# Small loan arrears bad credit



## DaveNicholas (2 May 2016)

Hi I got a first time loan in middle of last year 2015 of 1500 euro. I was paying them every week for 2 months and I got the shoe from home. I wasn't able to pay the credit union for 4 months and went into arrears of 691. I'm back home about 2 months now and have the arrears paid off. I literally had to paid them 150 a week and 1 week 300 to get out of arrears. I explained my situation and said would it be possible for a new loan once I have this paid off which I have 361 left to pay. The person said not for a good while. Has anyone ever been in this situation because I need a  new loan of 2500 euro for work. I work online btw. Will I be able to apply in 2 months or am I blacklisted for a year or so. I need this for work. I mean these dudes have made double back over arrear interest.


----------



## Bronte (2 May 2016)

Well your approach is all wrong as you can't even handle your first ever loan so what exactly do you expect from the Credit union.  Anyone who defaults is naturally enough not a good credit risk. 

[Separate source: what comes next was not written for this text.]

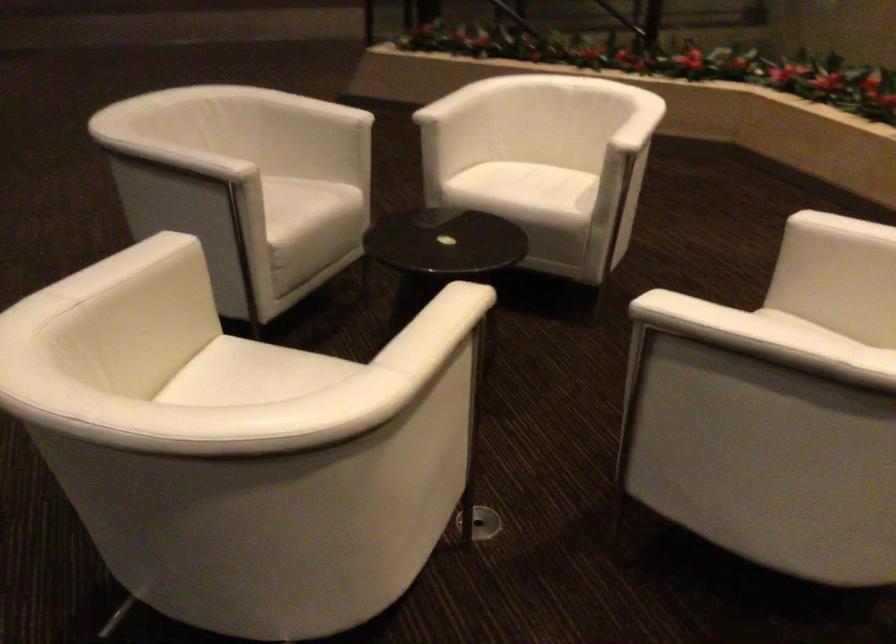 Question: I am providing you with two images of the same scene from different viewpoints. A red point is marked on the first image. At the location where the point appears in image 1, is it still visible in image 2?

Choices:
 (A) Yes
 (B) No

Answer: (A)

What do you need the money for?

And you're not understanding the concept of credit if you think how much money in interest the CU has made has anything to do with it.  If you don't want to pay interest don't borrow and save it up front instead.


----------



## Gerry Canning (3 May 2016)

Dave,

No lender has to give anyone a loan.
When you got the (shoe) from home , did you let CU know ? As far as they were concerned, you alone decided to change the Rules on repayments, explaining your position later and expecting (forgiveness) or more money is a bit naiive .
Would you lend a friend money for 6 months and relend to him again if he repaid the first loan 10 Months ? I think not.
You are not (blacklisted) as such. Go into ICB , irish credit bureau and get your credit listing.
If CU has marked your slow payments it will take circa 2 years clear payments before CU  will entertain you.Most other lenders will have a dim view of you for longer than 2 years.
CU would have charged you circa 7% that means they made circa e200 and remember most of that 200 goes to look after accounts ie they make little nuff!

Can I suggest (please) be very careful about future accounts.


----------